Granite Arch Climbing Center doesn’t just teach its visitors how to surmount cliff faces, it prepares them to climb out in the wild. That’s because the facility is divided into different areas that replicate the characteristics of rockfaces around the world. Clients can climb their way up the pin-scarred granite of Yosemite, the horizontal cracks characteristic of upstate New York’s Gunks, or the limestone pockets and tufas found in Thailand. In between these internationally inspired rockfaces, climbers can practice basic skills on bouldering walls and belaying paths. Classes are also available to teach clients the basics or help established climbers advance to more difficult paths. Staff can also help form lasting birthday memories with parties, in which partygoers learn the basics before blowing out their candles and eating the wall.
If you've ever tried to beat rush-hour traffic by tethering your car with helium-filled balloons, then you know that hot-air flight should be left to the professionals. The Federal Aviation Administration–certified pilots at Sky Drifters Hot Air Ballooning embark on journeys from the Sierra Nevada foothills daily, and their company has been named one of the 10Best attractions in Sacramento. Whether piloting a small group or private flight, the balloon captains show passengers a bird’s-eye view of the rolling hills, winding rivers and finely crafted comb-overs whose majesty can only be truly appreciated from above. Their aerial transports also play host to weddings in the sky and can provide a lift to those who enjoy BASE jumping from the clouds.

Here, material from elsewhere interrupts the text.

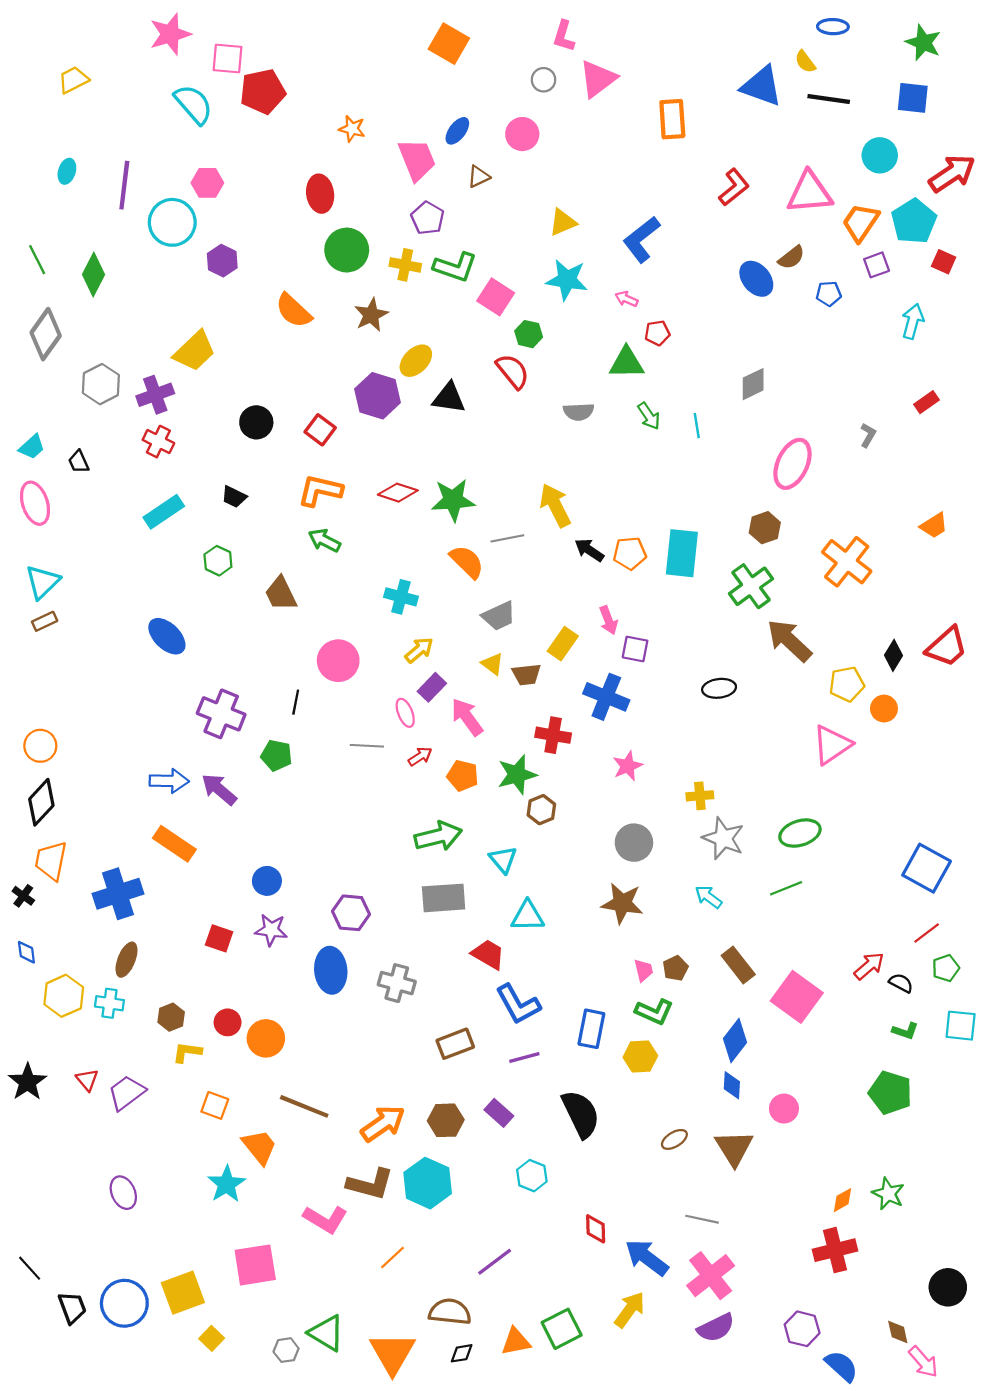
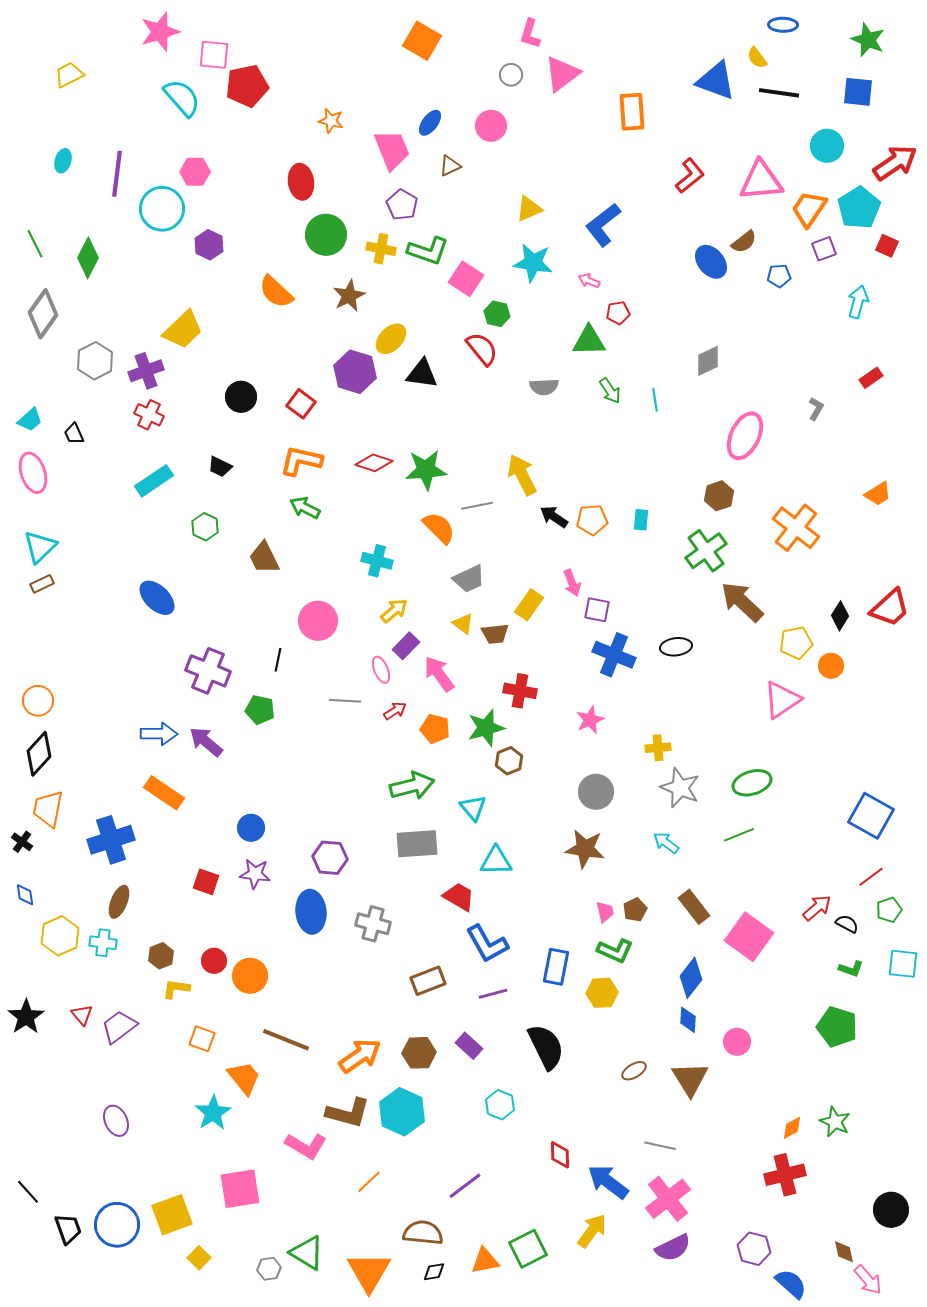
cyan rectangle: (682, 553) -> (641, 520), size x0.5
blue cross: (606, 697) -> (614, 655), moved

The FAA-certified instructors at Future Eagles Aviation put clients behind the controls of actual aircraft as they teach them the ins and outs of aviation. Students amass skills such as navigation and cockpit familiarity on the ground in adventure flight school before lifting off in a Cessna 172 training aircraft for 30 minutes of flight time. Kids can also take to the sky during Future Eagles Aviation’s youth aviation summer camp, a weeklong foray into the world of cloud skimming and Peter Pan mimicry during which kids aged 10 and older practice on simulators and log real flight hours in training aircraft.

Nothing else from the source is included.